Goal of the exercise
Where the line with "männlichen und weiblichen" appears in the records below, start there and transcribe each line exactly through the last.

[Source data]

*** Block opens ***

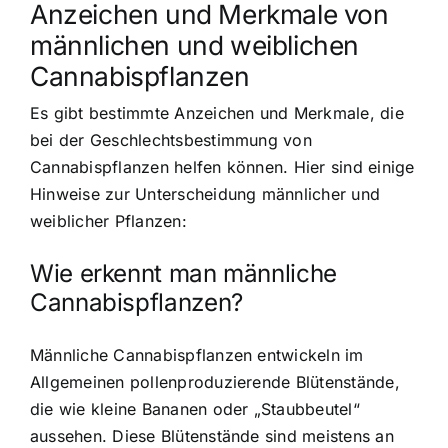
Anzeichen und Merkmale von
männlichen und weiblichen
Cannabispflanzen
Es gibt bestimmte Anzeichen und Merkmale, die
bei der Geschlechtsbestimmung von
Cannabispflanzen helfen können. Hier sind einige
Hinweise zur Unterscheidung männlicher und
weiblicher Pflanzen:
Wie erkennt man männliche
Cannabispflanzen?
Männliche Cannabispflanzen entwickeln im
Allgemeinen pollenproduzierende Blütenstände,
die wie kleine Bananen oder „Staubbeutel“
aussehen. Diese Blütenstände sind meistens an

*** Block closes ***

Answer to the problem
männlichen und weiblichen
Cannabispflanzen
Es gibt bestimmte Anzeichen und Merkmale, die
bei der Geschlechtsbestimmung von
Cannabispflanzen helfen können. Hier sind einige
Hinweise zur Unterscheidung männlicher und
weiblicher Pflanzen:
Wie erkennt man männliche
Cannabispflanzen?
Männliche Cannabispflanzen entwickeln im
Allgemeinen pollenproduzierende Blütenstände,
die wie kleine Bananen oder „Staubbeutel“
aussehen. Diese Blütenstände sind meistens an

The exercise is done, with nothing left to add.